Beloved King

In an effort to organize my thoughts for this writing, I decided to ignore the mist in the air and to head outdoors for a much-needed walk. I reread today’s scripture passages and then bundled up for my trek into autumn. Much to my surprise, I found that the threat of rain had retreated and the clouds had separated just enough to allow an occasional glimpse of blue. I whispered a prayer of thanks for my good fortune and then set my pace for the duration. In an effort to clear my head, I set aside today’s topic and concentrated on the fleeting color around me. Recent winds, my dear husband and our diligent neighbors had removed most of the leaves along the way. The few which remained on the sidewalk made no sound as I walked over them. The morning’s drizzle had robbed them of their crackling crunch. Still, I gave thanks for their once-brilliant color which had so generously gifted us all.

As I walked, I noticed a few stubborn leaves clinging with all of their might to otherwise barren branches. As I continued on, I saw that several more determined leaves held tightly to the trees they called home. Each one seemed unwilling to give in to the inevitable. I imagined these leaves mustering their strength in the face of the cold wind and giving thanks for every additional second during which they remained in place. Those determined leaves had lived life to the full as best they could and they weren’t about to let go before they absolutely had to do so. Those leaves which clung so tightly to their branches weren’t in alone their efforts. I also discovered a smattering of their counterparts nuzzled close to the bases of bushes and fences. I congratulated them for a job well done. I also reminded them that their work on this earth isn’t finished. They will swirl and settle and swirl in the air again until the first heavy snow forces them into a final resting place. While they will eventually lose their leaf-like appearance to decay, they will also enrich the soil. That soil will nourish the trees which will produce another season’s leaves. These new leaves will repeat their brave predecessors’ purposeful ritual.

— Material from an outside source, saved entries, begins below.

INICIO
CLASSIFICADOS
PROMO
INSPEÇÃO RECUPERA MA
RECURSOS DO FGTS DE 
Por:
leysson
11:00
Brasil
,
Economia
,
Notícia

In spite of my effort to clear my head, those leafy encounters filled my head with a renewed understanding of today’s feast day. For this I was also most grateful. Today, we observe the last Sunday of the Liturgical Year which is The Feast of Christ the King. This timing is intentional. We’ve spent the year reading and listening to scripture passages which recount Jesus’ life and his teachings. Jesus used both his word and his example to teach God’s ways. Jesus preached love, mercy and forgiveness, joy in the face of poverty and peace in the face of suffering. Jesus worked very hard at convincing those he met along the way that God loves us just as we are with all of our human frailties intact. This is the reason Jesus publicly referenced God as his Abba, his Daddy, and the reason Jesus invited us to do the same. While Jesus provided a lifetime of good example, he assured us again and again that God expects only what we are able to do, nothing more and nothing less. Jesus spent his time with the seemingly unworthy, shunning the presumptuous ones who attempted to use his acquaintance to increase their stature. Jesus loved the poor in spirit and the materially poor and he always made time for them. In the end, Jesus hung on a tree with all of his might, determined not to let go until he had to let go. On this Feast of Christ the King, I imagine Jesus pondering the brave leaves who hold onto their trees as he once did. I imagine Jesus smiling because he knows that just as their work to enrich the soil continues season after season and year after year, his work continues in and through the lives of all of God’s children. Yes, through you and me.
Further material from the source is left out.